CAPTCHA is an acronym for "Completely Automated Public Turing test to tell Computers and Humans Apart". Websites often use CAPTCHA for anti-spam verification to make sure responses are being generated by an actual person and not a computer “bot”.
In practice, CAPTCHA consists of a simple test that the site can grade to assess if the respondent is a real person. These tests have to be difficult enough to stump a computer, but easy enough for most people to pass. This can sometimes present accessibility issues, because “most people” includes people with disabilities.
The most commonly used CAPTCHA present distorted text for the user to interpret. This can block people with visual disabilities because their screen readers can’t read it. (Remember that a computer not being able to discern the text is the whole point of a CAPTCHA).
Another alternative is audio CAPTCHA, to assure human verification is accessible to the blind and other visually impaired people. This then presents difficulties for a person with a hearing disability.
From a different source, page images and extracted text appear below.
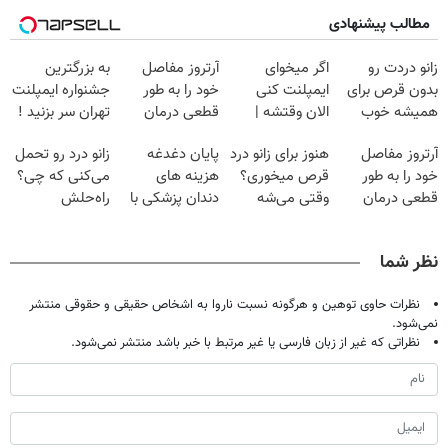
مطالب پیشنهادی
زانو دردت رو
اگر میخوای
آرتروز مفاصل
به بزرگترین
بدون قرص برای
ایمپلنت کنی
خود را به طور
جشنواره ایمپلنت
همیشه خوب
الان وقتشه |
قطعی درمان
تهران سر بزنید !
کن! (قدم اول،
فقط با ۲۵
کنید!
| فقط ۲۵
آرتروز مفاصل
هنوز برای زانو درد
پایان دغدغه
زانو درد رو تحمل
پرسش‌نامه)
میلیون تومان!!!
◂پرسش‌نامه▸
میلیون !
خود را به طور
قرص میخوری؟
هزینه های
می‌کنی که چی؟
قطعی درمان
وقتی می‌شه
دندان پزشکی با
راه‌حلش
کنید!
بدون عمل
پک سفید کننده
همین‌جاست!
◗پرسش‌نامه◖
درمانش کرد؟؟؟؟
خانگی
نظر شما
نظرات حاوی توهین و هرگونه نسبت ناروا به اشخاص حقیقی و حقوقی منتشر
نمی‌شود.
نظراتی که غیر از زبان فارسی یا غیر مرتبط با خبر باشد منتشر نمی‌شود.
Our favorite type is logical CAPTCHA, providing logic-based questions instead of distorted images or audio to validate the user. For example simple math CAPTCHA can work as long as the numbers are not images, e.g. “2+2=?” Other options ask simple text-based logical question. Logical CAPTCHA is generally most accessible, allowing more people to receive all the information they need to be able to pass the test and use the website.
If you are using a system to develop your website, just search for “accessible captcha” and the name of your tool, and you should find some options. Also some web-development platforms have automatic ways to check for spam that occur in the background and don’t require any user interface.